When I look at my model using Netron, I see the following outputs.

question

Should I dequantize my tensor by applying the given equation to get more understandable results?

Thank you for your time and words of wisdom.

Additional

No response

glenn-jocher commented 1 month ago

@mwickersheim the ... in x[..., :4] is a shorthand for selecting all preceding dimensions. In your case, it means selecting all elements along the first dimension and the first 4 elements along the last dimension.

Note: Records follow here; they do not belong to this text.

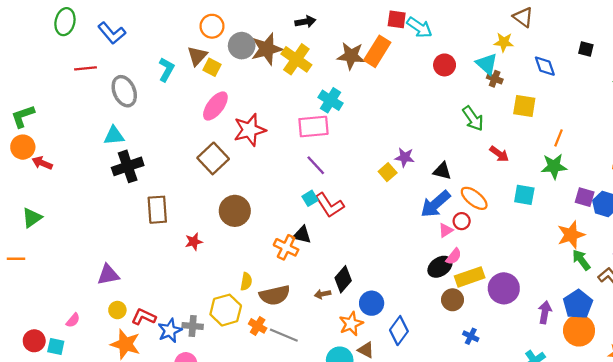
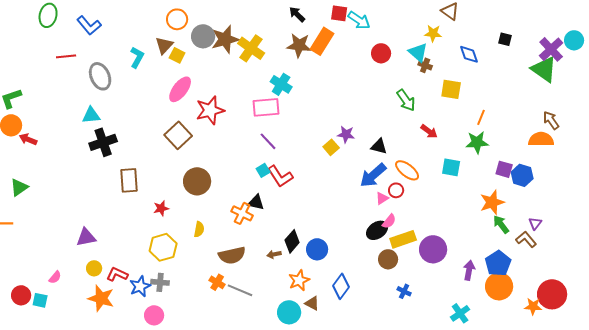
black arrow: (305, 22) -> (297, 14), moved, turned -126
yellow semicircle: (246, 282) -> (199, 229), moved
blue circle: (372, 303) -> (317, 249), moved
yellow hexagon: (226, 310) -> (163, 247), moved

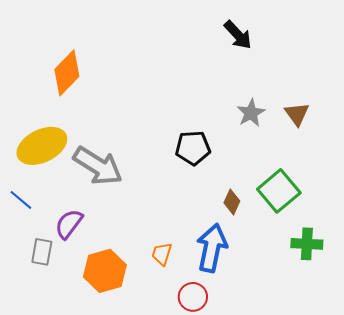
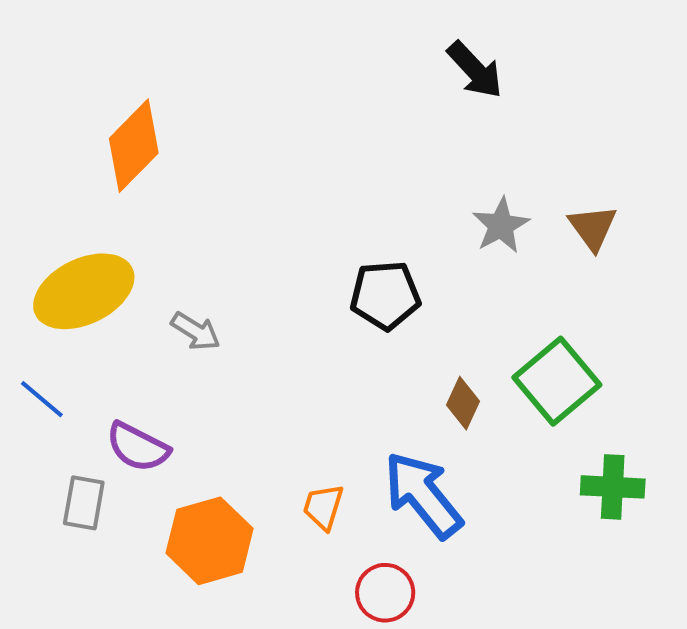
gray arrow: (98, 166) -> (196, 331), size x0.5
purple semicircle: (69, 224) -> (138, 447), turned -100
blue arrow: (212, 248) -> (423, 495), turned -51

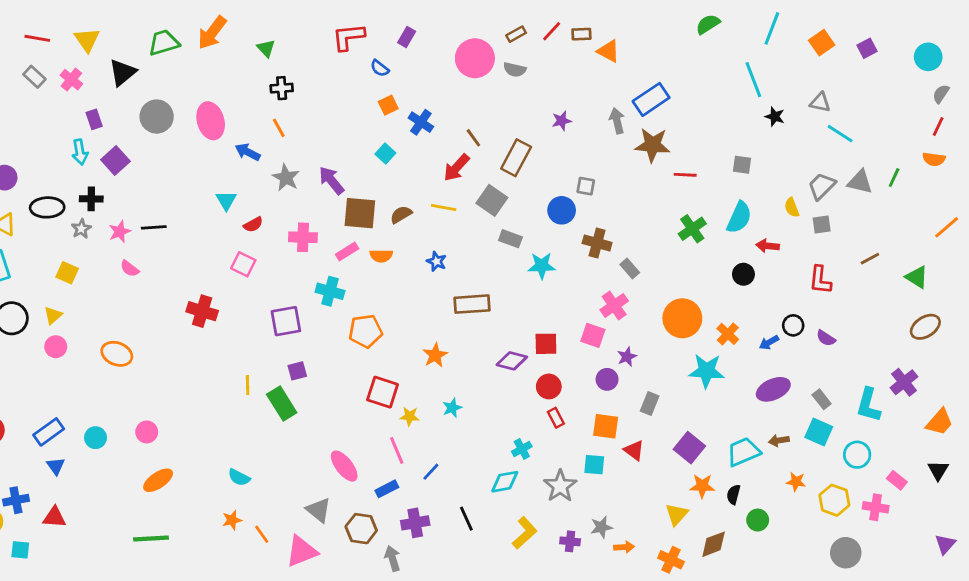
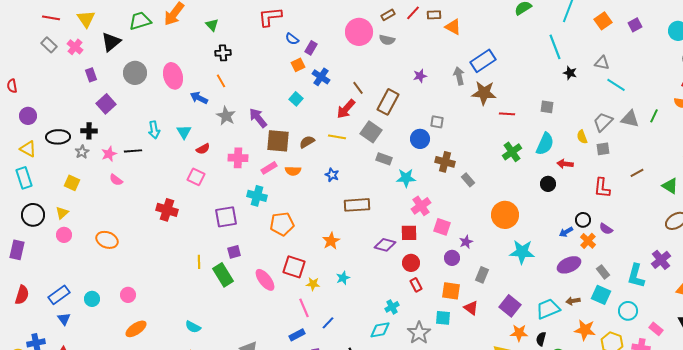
purple rectangle: (407, 37) -> (311, 48), moved
cyan arrow: (80, 152) -> (154, 130), moved
pink cross: (614, 305) -> (421, 206), moved
orange cross: (728, 334) -> (588, 241), moved
pink ellipse: (344, 466) -> (265, 280), moved
orange star: (796, 482) -> (585, 330), size x1.5

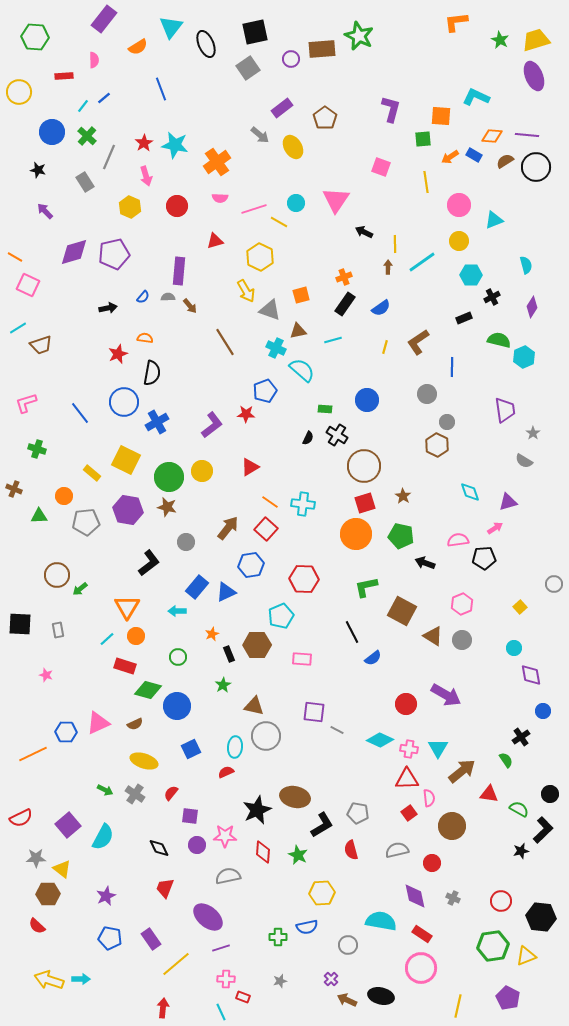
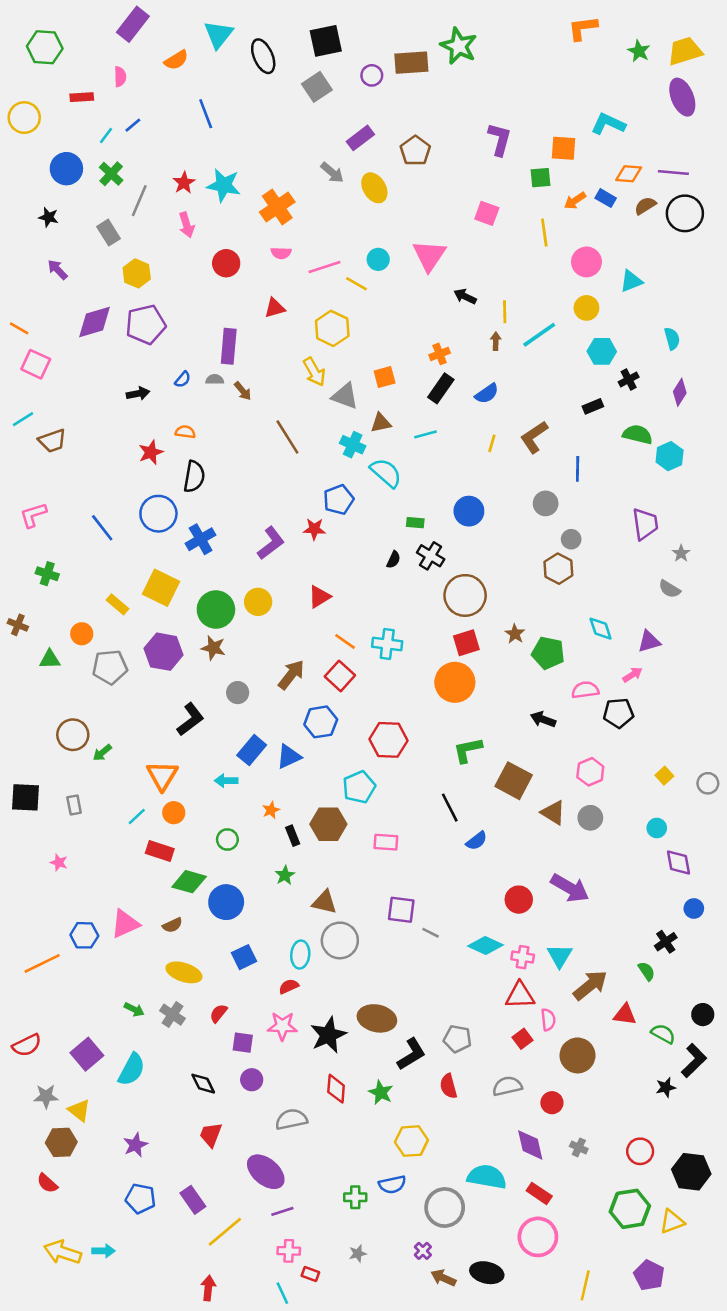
yellow hexagon: (130, 207) -> (137, 273), moved
green pentagon: (401, 536) -> (548, 653), moved
gray circle: (554, 584) -> (708, 783), moved
pink star: (225, 836) -> (282, 1026), moved
gray circle: (348, 945) -> (445, 1208), size x1.6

Regarding your results, the shape (1, 25200, 6) indicates that there are 25200 potential detections, but not all are necessarily valid. The first 4 elements represent xywh, the 5th is the confidence, and the 6th is the class. If you only trained with one class, the class value should be 0. The value 127 suggests an issue with the model or inference process.

To calculate the cls variable using numpy, you can use:

import numpy as np

x = result['StatefulPartitionedCall:0'][0]
xywh = x[..., :4]
conf = x[..., 4:5]
cls = np.argmax(x[..., 5:], axis=1).reshape(-1, 1).astype(np.float32)
output = np.concatenate([conf, cls, xywh], axis=1)

Dequantizing your tensor might help if your model uses quantization. Apply the dequantization equation provided by your model's documentation.